North Luzon Railways Corporation (NORTHRAIL Project) is looking for a passionate and dedicated individual who can be part of the organization as an Associate Planner. This is a full-time and project-based position with the following tasks and qualifications:
· Provide research/ technical assistance, coordination and administrative support to the Railways Planning Department;
· Gather relevant land use, transportation and urban planning data;
· Prepare and initiate correspondences, faxes, memoranda;
· Provide support in the preparation of reports, conduct of surveys, and organizing and coordinating other department activities.

· Candidate must be a university/college graduate (fresh graduates are welcome to apply);
· Graduate of BS Civil Engineering, Architecture, Management and any related course;
· Applicants should have excellent organization and communication (written and oral) skills;
· Excellent research and planning skills and can work independently or with a group;
· Proficient in MS Office Applications and AutoCAD; Knowledge in GIS is an advantage;
· Applicants must be willing to work in Guiguinto, Bulacan (shuttle service is provided everyday).

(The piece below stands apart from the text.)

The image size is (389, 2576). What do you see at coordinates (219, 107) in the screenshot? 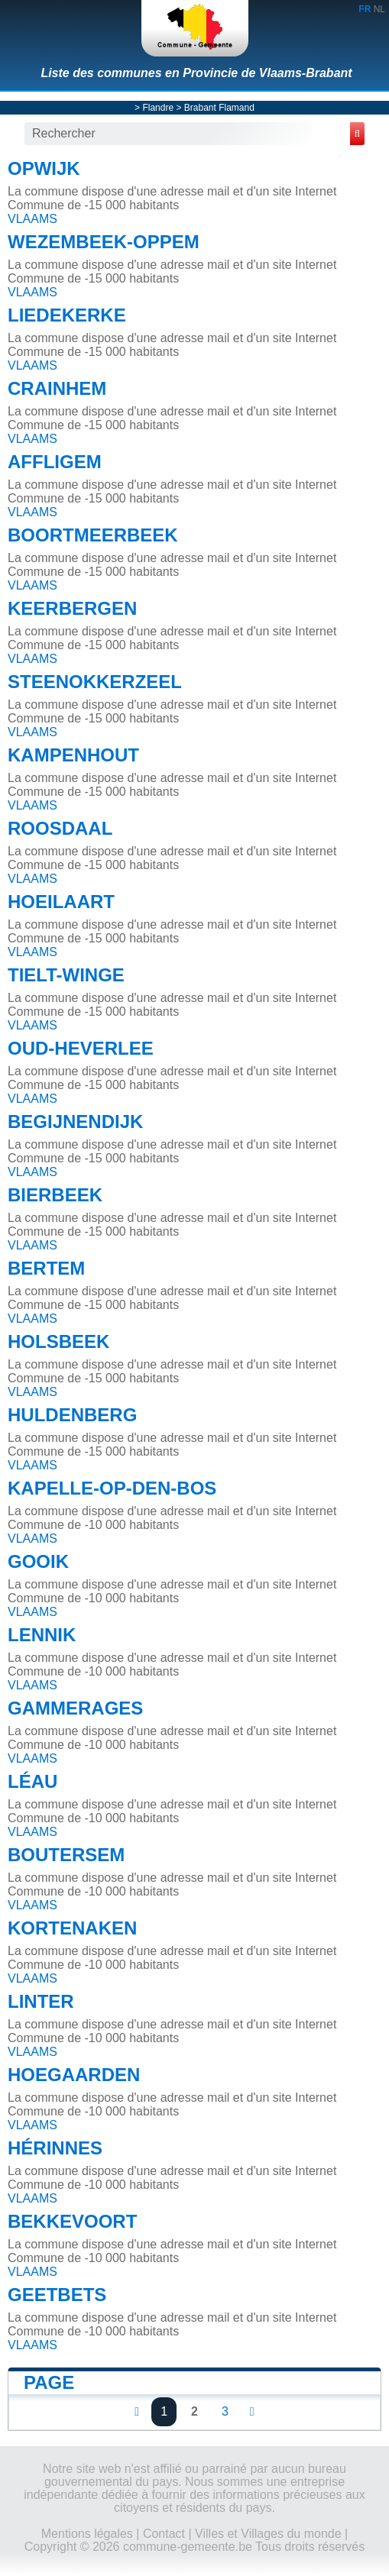
I see `Brabant Flamand` at bounding box center [219, 107]. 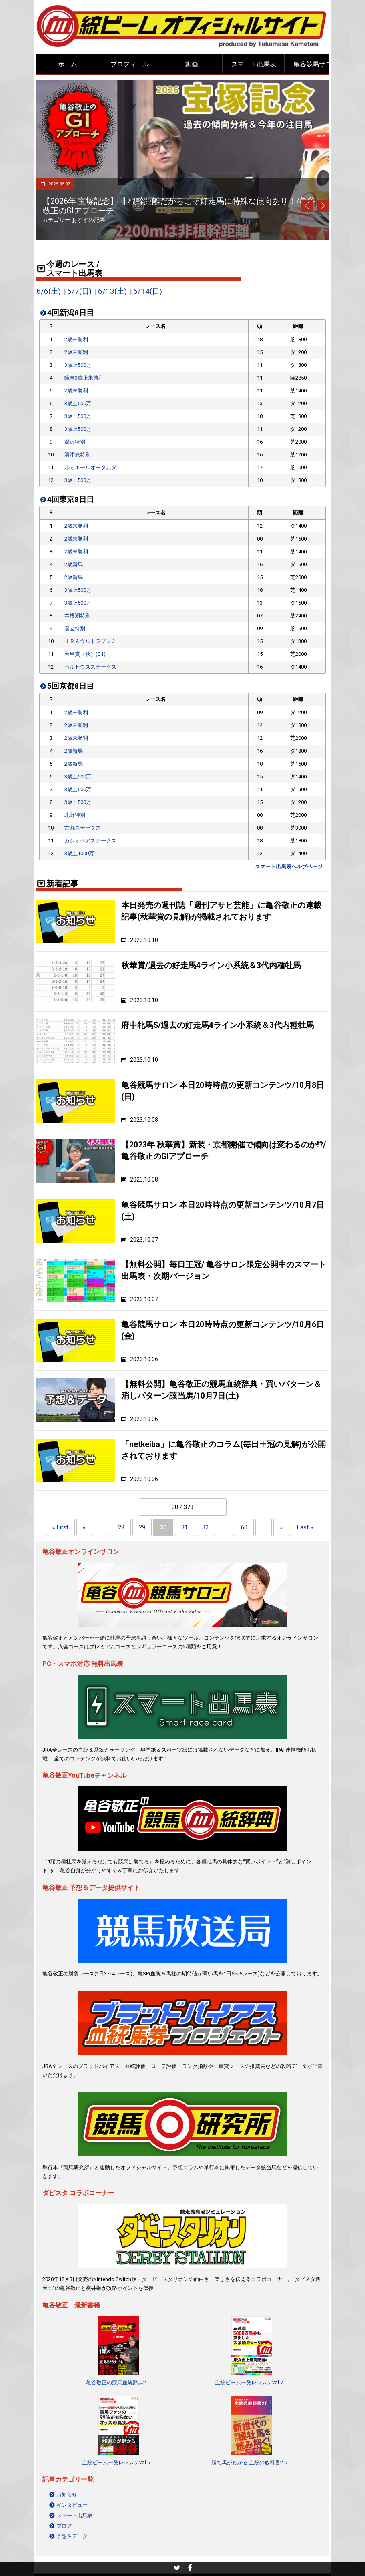 What do you see at coordinates (90, 467) in the screenshot?
I see `ルミエールオータムダ` at bounding box center [90, 467].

Interested applicants may email their resume to:

Mark Richmund M. de Leon
Transportation Planning Specialist
North Luzon Railways Corporation
St. Agatha Resort Pavilion
Cagayan Valley Road, Sta. Rita, Guiguinto, Bulacan

Deadline of submission of applications: 25 February 2009.
Interviews will be scheduled only to shortlisted applicants.

About the Project
The NorthRail Project will provide fast and reliable mass transport services for passengers and goods between Metro Manila and Central and Northern Luzon, particularly between former military bases that have been converted and developed into industrial, economic and tourist states (Fort Bonifacio, Clark Special Economic Zone, Subic SEZ and Poro Point in La Union). NorthRail is expected to enhance and accelerate the development and growth potential of these areas in Central and Northern Luzon.
Phase1 of the NorthRail Project will cover an 83-kilometer rail line between Caloocan City in Manila to Diosdado Macapagal Airport (DMIA) at the Clark Special Economic Zone (CSEZ) in Pampanga.